Start of DATA SECTION
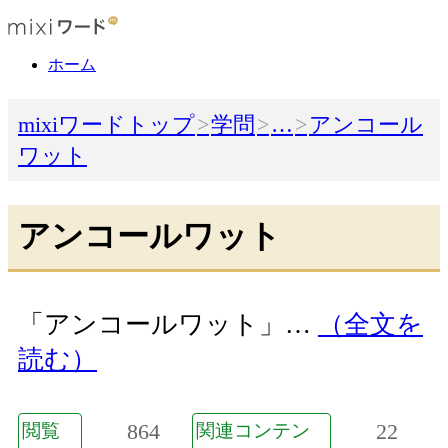
ホーム
mixiワードトップ
学問
…
アンコール
ワット
アンコールワット
「アンコールワット」…
（全文を
読む）
864
22
閲覧
関連コンテン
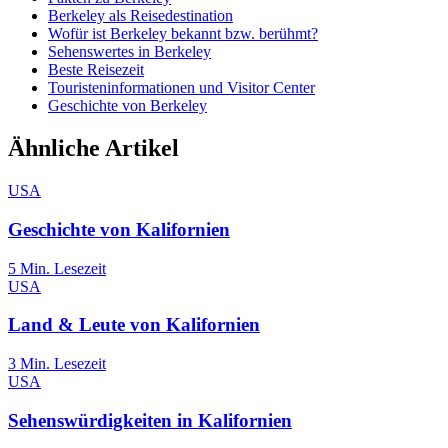
Berkeley als Reisedestination
Wofür ist Berkeley bekannt bzw. berühmt?
Sehenswertes in Berkeley
Beste Reisezeit
Touristeninformationen und Visitor Center
Geschichte von Berkeley
Ähnliche Artikel
USA
Geschichte von Kalifornien
5
Min. Lesezeit
USA
Land & Leute von Kalifornien
3
Min. Lesezeit
USA
Sehenswürdigkeiten in Kalifornien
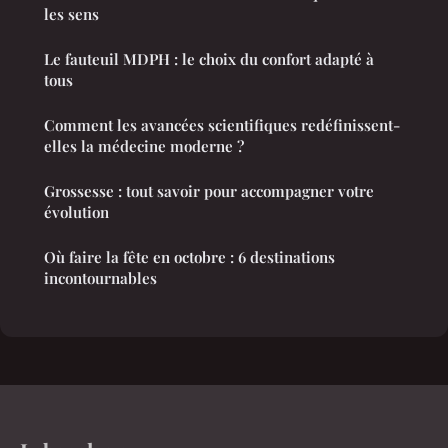
les sens
Le fauteuil MDPH : le choix du confort adapté à
tous
Comment les avancées scientifiques redéfinissent-
elles la médecine moderne ?
Grossesse : tout savoir pour accompagner votre
évolution
Où faire la fête en octobre : 6 destinations
incontournables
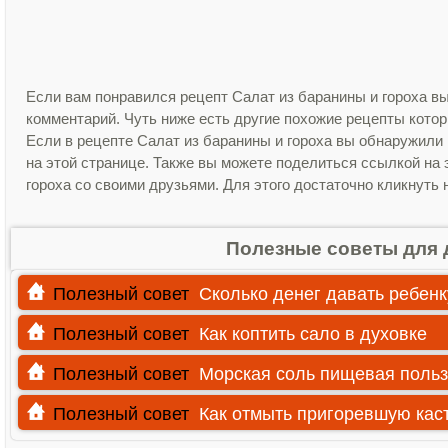
Если вам понравился рецепт Салат из баранины и гороха вы
комментарий. Чуть ниже есть другие похожие рецепты кото
Если в рецепте Салат из баранины и гороха вы обнаружили
на этой странице. Также вы можете поделиться ссылкой на 
гороха со своими друзьями. Для этого достаточно кликнуть 
Полезные советы для 
Полезный совет
Сколько денег давать ребенк
Полезный совет
Как коптить сало в духовке
Полезный совет
Морская соль пищевая польз
Полезный совет
Как отмыть пригоревшую ка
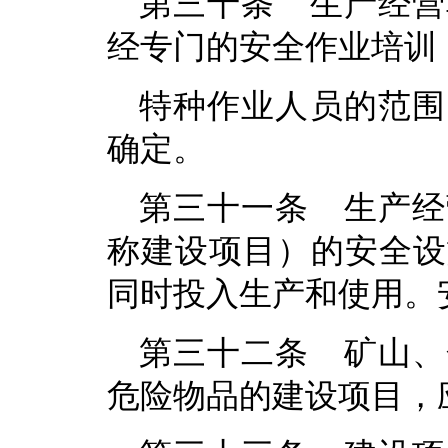
第三十条 生产经营
经专门的安全作业培训
特种作业人员的范围
确定。
第三十一条 生产经
称建设项目）的安全设
同时投入生产和使用。
第三十二条 矿山、
危险物品的建设项目，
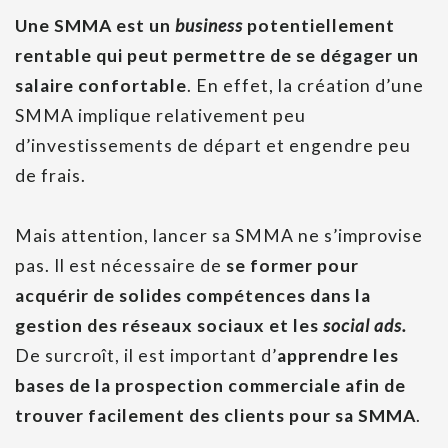
Une SMMA est un
business
potentiellement
rentable qui peut permettre de se dégager un
salaire confortable
. En effet, la création d’une
SMMA implique relativement peu
d’investissements de départ et engendre peu
de frais.
Mais attention, lancer sa SMMA ne s’improvise
pas. Il est nécessaire de
se former pour
acquérir de solides compétences dans la
gestion des réseaux sociaux et les
social ads.
De surcroît, il est important d’
apprendre les
bases de la prospection commerciale afin de
trouver facilement des clients pour sa SMMA
.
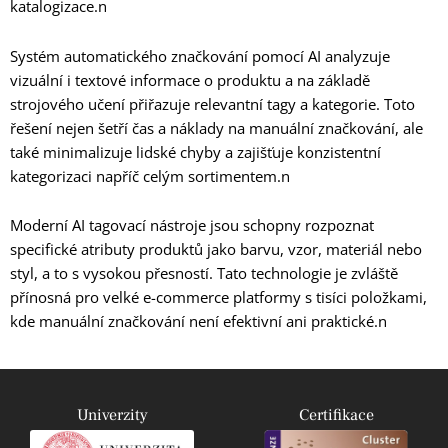
katalogizace.n
Systém automatického značkování pomocí AI analyzuje
vizuální i textové informace o produktu a na základě
strojového učení přiřazuje relevantní tagy a kategorie. Toto
řešení nejen šetří čas a náklady na manuální značkování, ale
také minimalizuje lidské chyby a zajišťuje konzistentní
kategorizaci napříč celým sortimentem.n
Moderní AI tagovací nástroje jsou schopny rozpoznat
specifické atributy produktů jako barvu, vzor, materiál nebo
styl, a to s vysokou přesností. Tato technologie je zvláště
přínosná pro velké e-commerce platformy s tisíci položkami,
kde manuální značkování není efektivní ani praktické.n
Univerzity
Certifikace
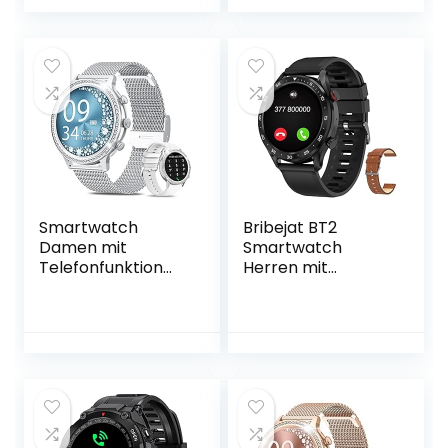
Akkulaufzeit,
ganztägige SpO2-
Überwachung,
24/7
Herzfrequenzüber
wachung,
Deutsche Version,
Einheitsgröße,
Graphite Black
Smartwatch
Bribejat BT2
Damen mit
Smartwatch
Telefonfunktion
Herren mit
1.32″ Zoll HD
Telefonfunktion, 10
AKUMAKA
Modus Sportuhren
Diamond Love,
wasserdichte IP68,
Armbanduhr SpO2
Fitnessuhr Herren
Pulsmesser
mit Schrittzähler
Schlafmonitor
Pulsmesser
Menstruationszykl
Schlafmonitor
us Schrittzähler
128mb
Musikplayer
Musikspeicher für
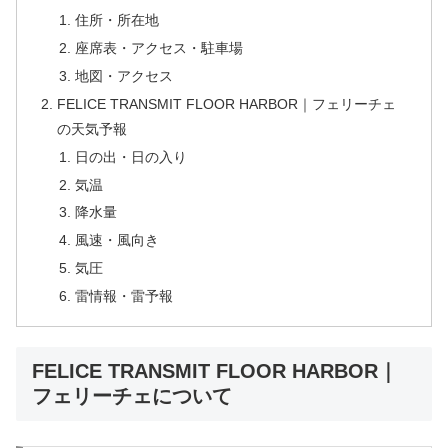
住所・所在地
座席表・アクセス・駐車場
地図・アクセス
FELICE TRANSMIT FLOOR HARBOR｜フェリーチェ
の天気予報
日の出・日の入り
気温
降水量
風速・風向き
気圧
雷情報・雷予報
FELICE TRANSMIT FLOOR HARBOR｜
フェリーチェについて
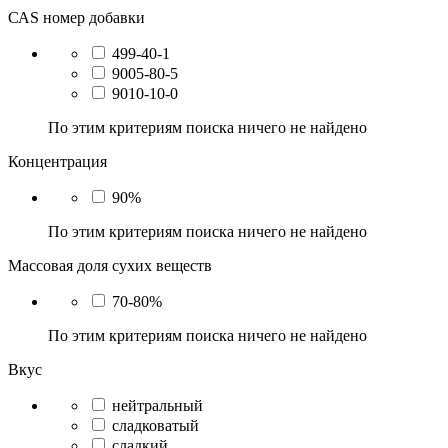
САS номер добавки
499-40-1
9005-80-5
9010-10-0
По этим критериям поиска ничего не найдено
Концентрация
90%
По этим критериям поиска ничего не найдено
Массовая доля сухих веществ
70-80%
По этим критериям поиска ничего не найдено
Вкус
нейтральный
сладковатый
сладкий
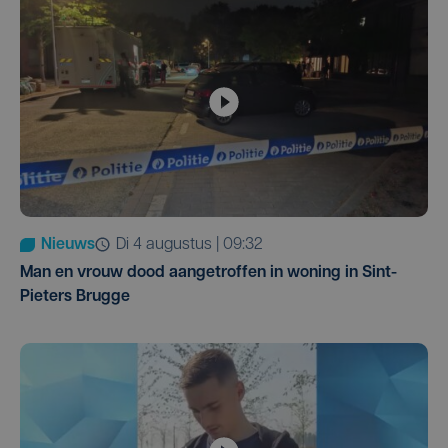
Nieuws
di 4 augustus | 09:32
Man en vrouw dood aangetroffen in woning in Sint-
Pieters Brugge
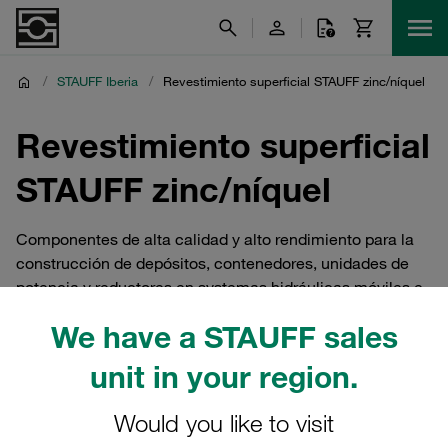
/
STAUFF Iberia
/
Revestimiento superficial STAUFF zinc/níquel
Revestimiento superficial
STAUFF zinc/níquel
Componentes de alta calidad y alto rendimiento para la
construcción de depósitos, contenedores, unidades de
potencia y reductores en systemas hidráulicas móviles e
industriales y otras aplicaciones
We have a STAUFF sales
unit in your region.
Esto es STAUFF Iberia
Would you like to visit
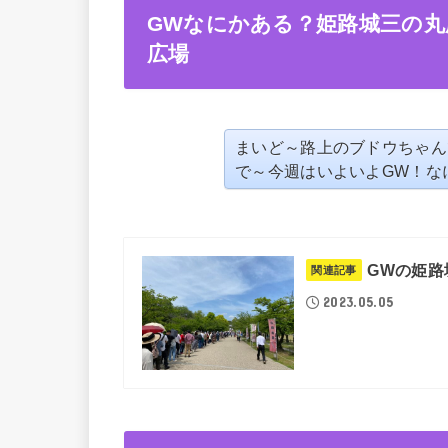
GWなにかある？姫路城三の丸
広場
まいど～路上のブドウちゃん
で～今週はいよいよGW！な
GWの姫路
関連記事
2023.05.05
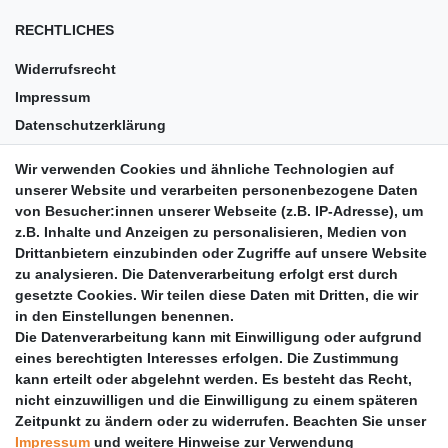
RECHTLICHES
Widerrufsrecht
Impressum
Datenschutzerklärung
AGB
Wir verwenden Cookies und ähnliche Technologien auf
Versandkosten
unserer Website und verarbeiten personenbezogene Daten
Barrierefreiheit
von Besucher:innen unserer Webseite (z.B. IP-Adresse), um
z.B. Inhalte und Anzeigen zu personalisieren, Medien von
Anleitungen
Drittanbietern einzubinden oder Zugriffe auf unsere Website
zu analysieren. Die Datenverarbeitung erfolgt erst durch
Vertrag widerrufen
gesetzte Cookies. Wir teilen diese Daten mit Dritten, die wir
PARTNER
in den Einstellungen benennen.
Die Datenverarbeitung kann mit Einwilligung oder aufgrund
DHL
eines berechtigten Interesses erfolgen. Die Zustimmung
kann erteilt oder abgelehnt werden. Es besteht das Recht,
GLS
nicht einzuwilligen und die Einwilligung zu einem späteren
DB Schenker
Zeitpunkt zu ändern oder zu widerrufen. Beachten Sie unser
PaketPLUS
Impressum
und weitere Hinweise zur Verwendung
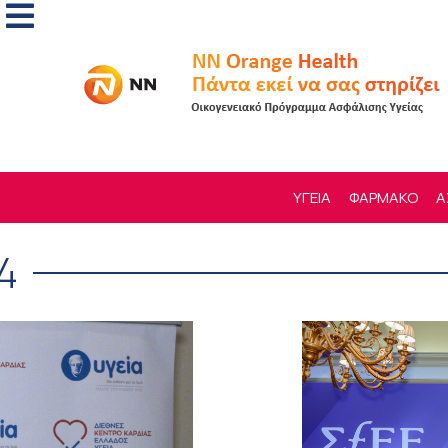
ΥΓΕΙΑ
ΦΑΡΜΑΚΟ
Α
4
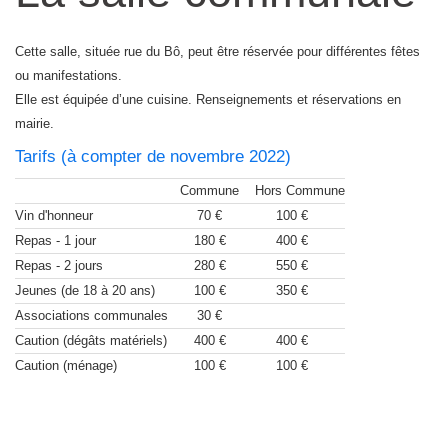
Cette salle, située rue du Bô, peut être réservée pour différentes fêtes
ou manifestations.
Elle est équipée d’une cuisine. Renseignements et réservations en
mairie.
Tarifs (à compter de novembre 2022)
Commune
Hors Commune
Vin d'honneur
70 €
100 €
Repas - 1 jour
180 €
400 €
Repas - 2 jours
280 €
550 €
Jeunes (de 18 à 20 ans)
100 €
350 €
Associations communales
30 €
Caution (dégâts matériels)
400 €
400 €
Caution (ménage)
100 €
100 €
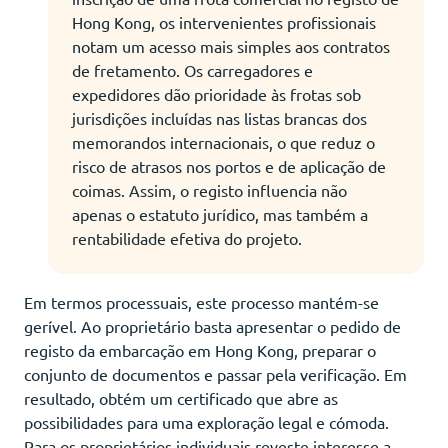
Hong Kong, os intervenientes profissionais
notam um acesso mais simples aos contratos
de fretamento. Os carregadores e
expedidores dão prioridade às frotas sob
jurisdições incluídas nas listas brancas dos
memorandos internacionais, o que reduz o
risco de atrasos nos portos e de aplicação de
coimas. Assim, o registo influencia não
apenas o estatuto jurídico, mas também a
rentabilidade efetiva do projeto.
Em termos processuais, este processo mantém-se
gerível. Ao proprietário basta apresentar o pedido de
registo da embarcação em Hong Kong, preparar o
conjunto de documentos e passar pela verificação. Em
resultado, obtém um certificado que abre as
possibilidades para uma exploração legal e cómoda.
Para os proprietários individuais reveste interesse a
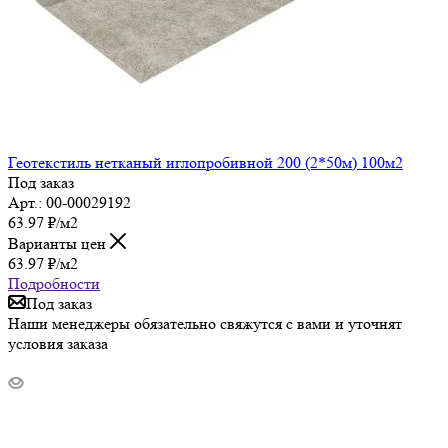
Геотекстиль нетканый иглопробивной 200 (2*50м) 100м2
Под заказ
Арт.: 00-00029192
63.97
₽
/м2
Варианты цен
63.97
₽
/м2
Подробности
Под заказ
Наши менеджеры обязательно свяжутся с вами и уточнят
условия заказа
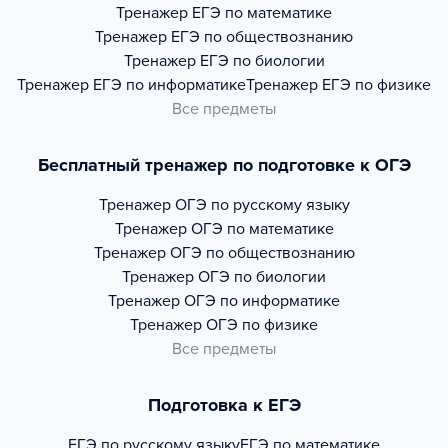
Тренажер
ЕГЭ по математике
Тренажер
ЕГЭ по обществознанию
Тренажер
ЕГЭ по биологии
Тренажер
ЕГЭ по информатике
Тренажер
ЕГЭ по физике
Все предметы
Бесплатный тренажер по подготовке к ОГЭ
Тренажер
ОГЭ по русскому языку
Тренажер
ОГЭ по математике
Тренажер
ОГЭ по обществознанию
Тренажер
ОГЭ по биологии
Тренажер
ОГЭ по информатике
Тренажер
ОГЭ по физике
Все предметы
Подготовка к ЕГЭ
ЕГЭ по русскому языку
ЕГЭ по математике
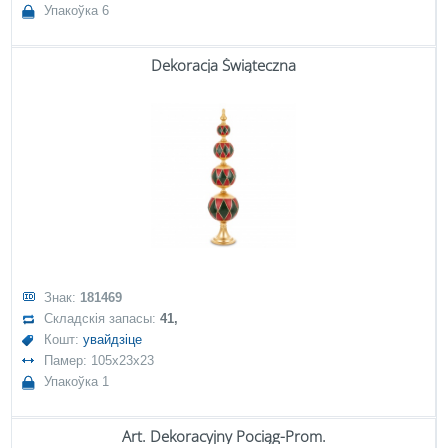
Упакоўка 6
Dekoracja Świąteczna
Знак:
181469
Складскія запасы:
41,
Кошт:
увайдзіце
Памер: 105x23x23
Упакоўка 1
Art. Dekoracyjny Pociąg-Prom.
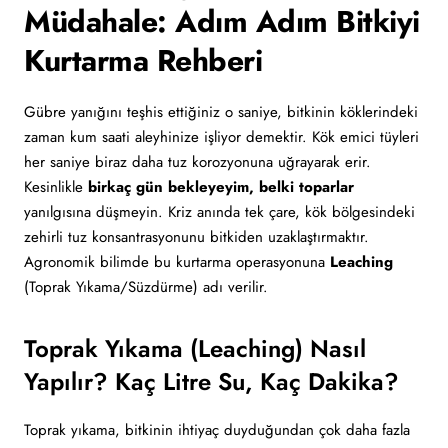
Müdahale: Adım Adım Bitkiyi
Kurtarma Rehberi
Gübre yanığını teşhis ettiğiniz o saniye, bitkinin köklerindeki
zaman kum saati aleyhinize işliyor demektir. Kök emici tüyleri
her saniye biraz daha tuz korozyonuna uğrayarak erir.
Kesinlikle
birkaç gün bekleyeyim, belki toparlar
yanılgısına düşmeyin. Kriz anında tek çare, kök bölgesindeki
zehirli tuz konsantrasyonunu bitkiden uzaklaştırmaktır.
Agronomik bilimde bu kurtarma operasyonuna
Leaching
(Toprak Yıkama/Süzdürme) adı verilir.
Toprak Yıkama (Leaching) Nasıl
Yapılır? Kaç Litre Su, Kaç Dakika?
Toprak yıkama, bitkinin ihtiyaç duyduğundan çok daha fazla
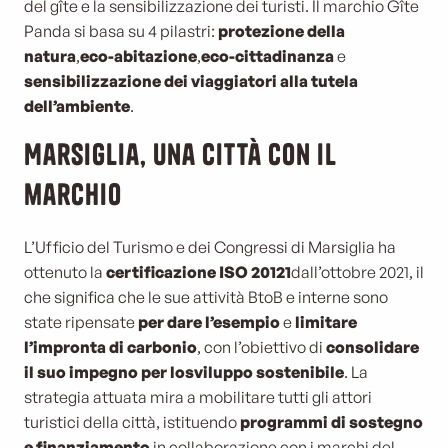
del gîte e la sensibilizzazione dei turisti. Il marchio Gîte
Panda si basa su 4 pilastri:
protezione della
natura
,
eco-abitazione
,
eco-cittadinanza
e
sensibilizzazione dei viaggiatori alla tutela
dell’ambiente
.
Marsiglia, una città con il
marchio
L’Ufficio del Turismo e dei Congressi di Marsiglia ha
ottenuto la
certificazione ISO 20121
dall’ottobre 2021, il
che significa che le sue attività BtoB e interne sono
state ripensate
per dare l’esempio
e
limitare
l’impronta di carbonio
, con l’obiettivo di
consolidare
il suo impegno per lo
sviluppo sostenibile
.
La
strategia attuata mira a mobilitare tutti gli attori
turistici della città, istituendo
programmi di sostegno
e finanziamento
in collaborazione con i marchi del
End of DATA SECTION
Write out each line of the listing above, exactly, from its first line to the line holding "Если вам понравился", inclusive. Skip the pictures.

▶ _TASK RESULT_
ホーム
mixiワードトップ
学問
…
アンコール
ワット
アンコールワット
「アンコールワット」…
（全文を
読む）
864
22
閲覧
関連コンテン
Berkeley als Reisedestination
Wofür ist Berkeley bekannt bzw. berühmt?
Sehenswertes in Berkeley
Beste Reisezeit
Touristeninformationen und Visitor Center
Geschichte von Berkeley
Ähnliche Artikel
USA
Geschichte von Kalifornien
5
Min. Lesezeit
USA
Land & Leute von Kalifornien
3
Min. Lesezeit
USA
Sehenswürdigkeiten in Kalifornien
les sens
Le fauteuil MDPH : le choix du confort adapté à
tous
Comment les avancées scientifiques redéfinissent-
elles la médecine moderne ?
Grossesse : tout savoir pour accompagner votre
évolution
Où faire la fête en octobre : 6 destinations
incontournables
Если вам понравился рецепт Салат из баранины и гороха вы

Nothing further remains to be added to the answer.